An ultraviolet–visible–near-infrared spectrophotometer was used to measure the spectral transmittance of a wavelength range of 300 to 1100 nm (covering ultraviolet regions related to material degradation and visible-to-near-infrared regions that are critical to photovoltaic performance). In order to ensure the reliability of the measurement, baseline correction, reference calibration and scattered light suppression procedures are applied before data acquisition. The measured spectrum is smoothed by the Savitsky–Golay filter to reduce the instrument noise without changing the inherent spectral characteristics of the sample.

In order to quantitatively evaluate the impact of the transparency of packaging materials on the photovoltaic performance, we used the AM1.5 solar irradiance-weighted transmittance method to process the spectral transmittance data. This method takes into account the spectral distribution of standard solar irradiance and provides a performance-related indicator, rather than simply relying on the average visible light transmittance. The calculation formula of the effective photovoltaic transmittance is

$$T_{AM1.5}={\displaystyle \frac{{\int }_{\lambda =300}^{1100}T\left(\lambda \right)·E_{AM1.5}\left(\lambda \right)d\lambda }{{\int }_{\lambda =300}^{1100}{E}_{AM1.5}\left(\lambda \right)d\lambda }}$$

(1)

where $T\left(\lambda \right)$ is the spectral transmittance of the packaging material at wavelength $\lambda$, and $E_{AM1.5}\left(\lambda \right)$ is the AM1.5 standard solar irradiance at wavelength $\lambda$.

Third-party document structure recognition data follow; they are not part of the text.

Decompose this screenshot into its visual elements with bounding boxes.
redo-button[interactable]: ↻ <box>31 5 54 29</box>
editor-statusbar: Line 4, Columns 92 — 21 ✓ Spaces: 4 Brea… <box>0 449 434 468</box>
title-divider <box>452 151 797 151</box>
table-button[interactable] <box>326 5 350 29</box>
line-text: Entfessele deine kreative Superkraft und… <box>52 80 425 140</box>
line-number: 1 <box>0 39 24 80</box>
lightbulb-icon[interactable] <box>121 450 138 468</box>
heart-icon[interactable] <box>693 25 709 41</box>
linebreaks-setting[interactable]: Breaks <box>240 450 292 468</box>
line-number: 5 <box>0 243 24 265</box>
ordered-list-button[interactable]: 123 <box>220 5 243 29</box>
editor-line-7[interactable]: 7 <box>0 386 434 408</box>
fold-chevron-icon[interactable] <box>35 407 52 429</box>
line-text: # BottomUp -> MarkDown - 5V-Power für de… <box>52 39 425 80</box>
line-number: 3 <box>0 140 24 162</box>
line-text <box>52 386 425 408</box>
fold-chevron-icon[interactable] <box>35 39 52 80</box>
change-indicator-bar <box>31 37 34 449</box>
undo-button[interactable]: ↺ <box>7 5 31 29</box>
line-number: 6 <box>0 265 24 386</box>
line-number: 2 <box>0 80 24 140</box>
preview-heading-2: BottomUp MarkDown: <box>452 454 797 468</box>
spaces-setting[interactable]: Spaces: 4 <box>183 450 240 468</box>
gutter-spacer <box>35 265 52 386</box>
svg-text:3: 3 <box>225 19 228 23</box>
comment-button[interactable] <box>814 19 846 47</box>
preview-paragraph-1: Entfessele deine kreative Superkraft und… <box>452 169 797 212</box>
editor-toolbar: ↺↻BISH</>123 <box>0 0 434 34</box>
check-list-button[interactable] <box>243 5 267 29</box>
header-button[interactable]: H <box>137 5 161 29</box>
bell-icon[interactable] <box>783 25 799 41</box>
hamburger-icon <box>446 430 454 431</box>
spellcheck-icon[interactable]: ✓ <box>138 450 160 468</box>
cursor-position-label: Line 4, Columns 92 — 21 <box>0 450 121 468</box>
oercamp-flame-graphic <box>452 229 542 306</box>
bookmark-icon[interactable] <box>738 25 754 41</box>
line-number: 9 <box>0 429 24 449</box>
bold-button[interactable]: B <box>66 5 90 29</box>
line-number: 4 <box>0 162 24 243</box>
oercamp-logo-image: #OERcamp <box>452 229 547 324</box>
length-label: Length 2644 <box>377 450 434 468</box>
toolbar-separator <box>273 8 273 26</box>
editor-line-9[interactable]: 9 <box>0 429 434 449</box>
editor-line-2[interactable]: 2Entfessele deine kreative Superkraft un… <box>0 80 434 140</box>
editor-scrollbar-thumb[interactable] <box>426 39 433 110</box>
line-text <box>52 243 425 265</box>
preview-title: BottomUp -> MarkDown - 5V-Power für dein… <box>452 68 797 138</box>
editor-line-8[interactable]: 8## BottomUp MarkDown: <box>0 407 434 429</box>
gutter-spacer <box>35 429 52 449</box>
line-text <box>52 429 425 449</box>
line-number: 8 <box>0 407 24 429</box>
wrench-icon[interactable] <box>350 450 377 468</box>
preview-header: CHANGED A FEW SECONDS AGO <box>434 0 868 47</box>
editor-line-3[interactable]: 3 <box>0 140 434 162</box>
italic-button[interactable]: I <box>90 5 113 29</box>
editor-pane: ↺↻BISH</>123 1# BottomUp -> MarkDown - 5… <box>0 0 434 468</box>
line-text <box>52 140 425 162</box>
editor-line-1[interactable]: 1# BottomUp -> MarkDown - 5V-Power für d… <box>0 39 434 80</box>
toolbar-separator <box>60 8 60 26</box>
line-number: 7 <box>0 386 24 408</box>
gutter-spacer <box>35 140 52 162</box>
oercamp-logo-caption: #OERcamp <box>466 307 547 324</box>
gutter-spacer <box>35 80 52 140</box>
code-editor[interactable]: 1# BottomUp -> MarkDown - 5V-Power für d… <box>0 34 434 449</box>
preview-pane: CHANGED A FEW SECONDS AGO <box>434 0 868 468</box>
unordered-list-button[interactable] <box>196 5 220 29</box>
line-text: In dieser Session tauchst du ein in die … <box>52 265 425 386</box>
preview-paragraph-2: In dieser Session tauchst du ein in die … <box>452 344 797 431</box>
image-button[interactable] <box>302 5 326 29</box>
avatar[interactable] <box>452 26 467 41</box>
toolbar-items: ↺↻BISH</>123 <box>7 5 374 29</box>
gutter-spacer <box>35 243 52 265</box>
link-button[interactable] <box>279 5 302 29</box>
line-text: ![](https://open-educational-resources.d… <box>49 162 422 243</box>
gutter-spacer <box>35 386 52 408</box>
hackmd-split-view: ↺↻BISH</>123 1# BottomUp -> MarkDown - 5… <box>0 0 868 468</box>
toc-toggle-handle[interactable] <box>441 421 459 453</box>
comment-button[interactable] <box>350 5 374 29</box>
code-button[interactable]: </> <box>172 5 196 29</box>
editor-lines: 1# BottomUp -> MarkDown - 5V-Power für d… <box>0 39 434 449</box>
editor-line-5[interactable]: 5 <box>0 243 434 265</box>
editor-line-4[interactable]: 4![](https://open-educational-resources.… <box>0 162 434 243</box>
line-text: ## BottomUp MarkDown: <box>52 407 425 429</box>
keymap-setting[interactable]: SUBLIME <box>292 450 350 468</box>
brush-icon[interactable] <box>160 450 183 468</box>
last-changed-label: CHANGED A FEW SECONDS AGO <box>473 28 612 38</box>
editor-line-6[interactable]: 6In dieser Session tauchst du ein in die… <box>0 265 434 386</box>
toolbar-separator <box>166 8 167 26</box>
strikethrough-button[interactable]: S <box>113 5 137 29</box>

By adopting this method, both flat EVA composites and EVA/MMT composites can be evaluated under a consistent framework, so that any trade-off between improving the fireproof performance and optical efficiency can be quantitatively evaluated. The AM1.5 weighted transmittance value obtained from this has become the key input data for the subsequent discussion of the optical–fireproofperformance balance of photovoltaic building-integrated packaging materials.

2.5. System-Level Fire Transmission Modeling of BIPV Cavities Based on Material-Scale HRR Data

In order to evaluate how the fire behavior at the material level of the packaging layer affects the fire development in the building-integrated photovoltaic system, a simplified fire propagation model has been established to simulate the heat and flame propagation in the typical BIPV cavity. The modeling framework focuses on the vertical air gap formed between photovoltaic modules and building substrates. This configuration is widely used in facade-integrated photovoltaic installation and is recognized as a key path for fire spread due to the flow driven by buoyancy.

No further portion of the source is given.